Un año después, la historia se repitió en Bahrein, para fortuna de Sebastian Vettely escarnio de Valtteri Bottas. De nuevo, como en 2017, el tetracampeón mundial resistió el único envite del finlandés en la hora de los hombres y no los niños. En la última vuelta, en la recta de contrameta, con el DRS desplegado, Seb tapó de nuevo el hueco. Su rival, con el ánimo turbado por la memoria de lo sucedido hace 12 meses, se quedó sin más réplica. Atronaron entonces los fuegos artificiales en noche de Bahrein y todos parecían rojo Ferrari.

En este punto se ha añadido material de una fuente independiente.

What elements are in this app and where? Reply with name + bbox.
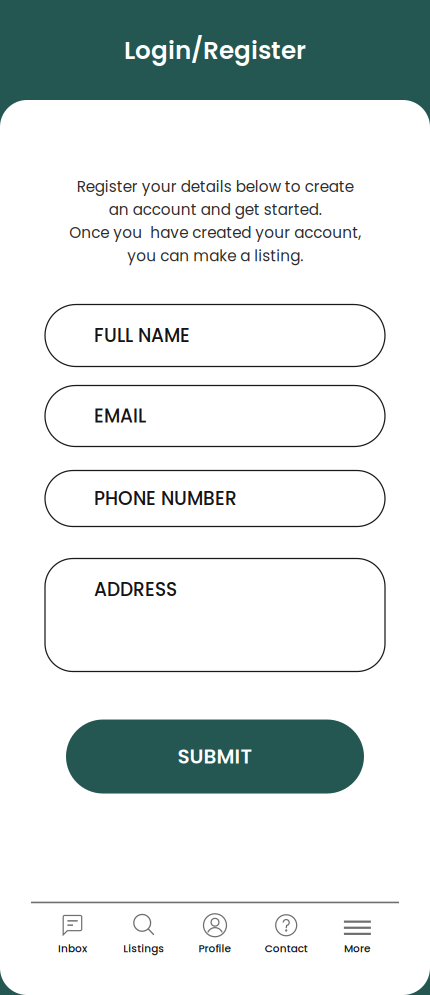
staticText: PHONE NUMBER (94, 486, 237, 511)
button[interactable]: Inbox (37, 912, 108, 956)
staticText: Login/Register (124, 33, 306, 68)
button[interactable]: Listings (108, 912, 179, 956)
button[interactable]: Contact (251, 912, 322, 956)
button[interactable]: EMAIL (45, 386, 385, 446)
staticText: Inbox (58, 941, 87, 956)
staticText: Register your details below to create an… (69, 176, 361, 266)
button[interactable]: SUBMIT (66, 720, 364, 794)
button[interactable]: Profile (179, 912, 251, 956)
button[interactable]: PHONE NUMBER (45, 470, 385, 526)
staticText: SUBMIT (178, 742, 252, 770)
staticText: EMAIL (94, 403, 146, 429)
button[interactable]: ADDRESS (45, 558, 385, 672)
staticText: Contact (265, 941, 308, 956)
staticText: Listings (123, 941, 164, 956)
button[interactable]: FULL NAME (45, 304, 385, 366)
staticText: ADDRESS (94, 576, 177, 602)
staticText: Profile (198, 941, 232, 956)
staticText: FULL NAME (94, 322, 190, 348)
staticText: More (344, 941, 371, 956)
button[interactable]: More (322, 912, 393, 956)
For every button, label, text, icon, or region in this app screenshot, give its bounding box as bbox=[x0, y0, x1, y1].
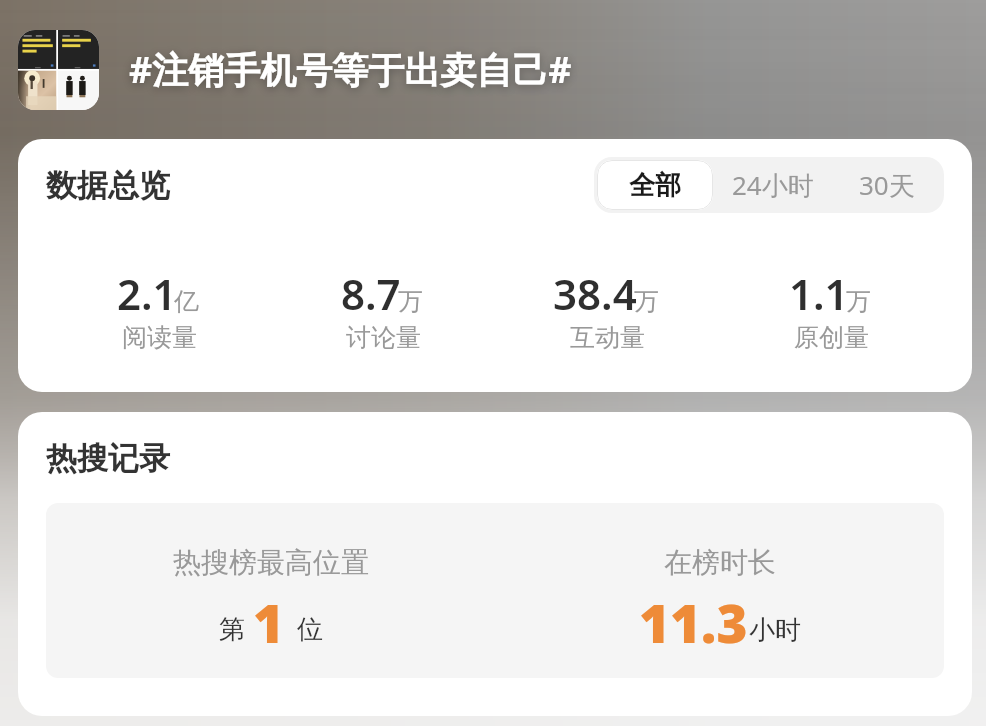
button[interactable]: 38.4 bbox=[495, 258, 719, 353]
staticText: 万 bbox=[398, 286, 423, 317]
staticText: 热搜记录 bbox=[46, 439, 170, 478]
button[interactable]: 话题封面 bbox=[18, 30, 99, 110]
staticText: 原创量 bbox=[794, 322, 869, 353]
staticText: 热搜榜最高位置 bbox=[173, 545, 369, 580]
staticText: 讨论量 bbox=[346, 322, 421, 353]
staticText: 位 bbox=[297, 613, 323, 646]
staticText: 数据总览 bbox=[46, 166, 170, 205]
staticText: 11.3 bbox=[639, 586, 748, 658]
staticText: 互动量 bbox=[570, 322, 645, 353]
staticText: 30天 bbox=[859, 167, 915, 203]
staticText: 8.7 bbox=[341, 265, 401, 322]
staticText: 阅读量 bbox=[122, 322, 197, 353]
staticText: #注销手机号等于出卖自己# bbox=[129, 45, 572, 94]
staticText: 第 bbox=[219, 613, 245, 646]
button[interactable]: 话题封面 bbox=[0, 0, 986, 139]
staticText: 1.1 bbox=[789, 265, 849, 322]
button[interactable]: 2.1 bbox=[47, 258, 271, 353]
button[interactable]: 24小时 bbox=[716, 157, 830, 213]
staticText: 在榜时长 bbox=[664, 545, 776, 580]
staticText: 24小时 bbox=[732, 167, 814, 203]
staticText: 1 bbox=[253, 586, 285, 658]
button[interactable]: 30天 bbox=[830, 157, 944, 213]
button[interactable]: 全部 bbox=[597, 160, 713, 210]
staticText: 亿 bbox=[174, 286, 199, 317]
staticText: 全部 bbox=[629, 169, 681, 202]
button[interactable]: 8.7 bbox=[271, 258, 495, 353]
button[interactable]: 1.1 bbox=[719, 258, 943, 353]
staticText: 万 bbox=[846, 286, 871, 317]
staticText: 38.4 bbox=[553, 265, 637, 322]
staticText: 万 bbox=[634, 286, 659, 317]
staticText: 2.1 bbox=[117, 265, 177, 322]
staticText: 小时 bbox=[749, 614, 801, 647]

La segunda victoria consecutiva de la Scuderia se decidió tras el muro, en las pantallas de los ordenadores. Un pulso de estrategia avanzada, donde contó tanto la guerra psicológica de las radios como la propia pericia al volante. Vettel sostuvo el ritmo en tandas largas, como se presagiaba. También Bottas, alentado por sus ingenieros en ese malicioso juego de órdenes de ida y vuelta, de planes A, B, C y D, que ya se perdía la cuenta. Pero cuando la pura tecnología dejó paso a la testosterona, Vettel triunfó de nuevo. Hace un año, con gomas sin temperatura, a mitad de la segunda recta, no dudó meterse en el interior para sacar los codos. Este domingo, lo repitió con ese aplomo de los elegidos.

La paciencia fue también una virtud que adornó la carrera de Fernando Alonso, séptimo en la meta, justo por delante de Stoffel Vandoorne. Un digno botín para el ovetense, siempre fiable en el largo plazo y autor de un puñado de formidables maniobras. En la vuelta 12, nada más regresar de boxes con el compuesto intermedio, se deshizo con gran clase de dos novatos, Charles Leclerc y Sergei Sirotkin. Luego, pese a sus dudas, le confirmaron la estrategia a dos paradas. En el giro 45 le arrancó las pegatinas a Marcus Ericsson. Persiguiendo con denuedo la sombra de Nico Hulkenberg. Siempre al acecho, pero nunca suficientemente cerca.

La consistencia del alemán supuso además una mala noticia para Carlos Sainz, relegado durante toda la noche a la insustancialidad. Las malas sensaciones de los entrenamientos se trasladaron a un domingo sin puntos. El riesgo asumido por Ericsson, a una sola parada, relegó al madrileño al undécimo puesto.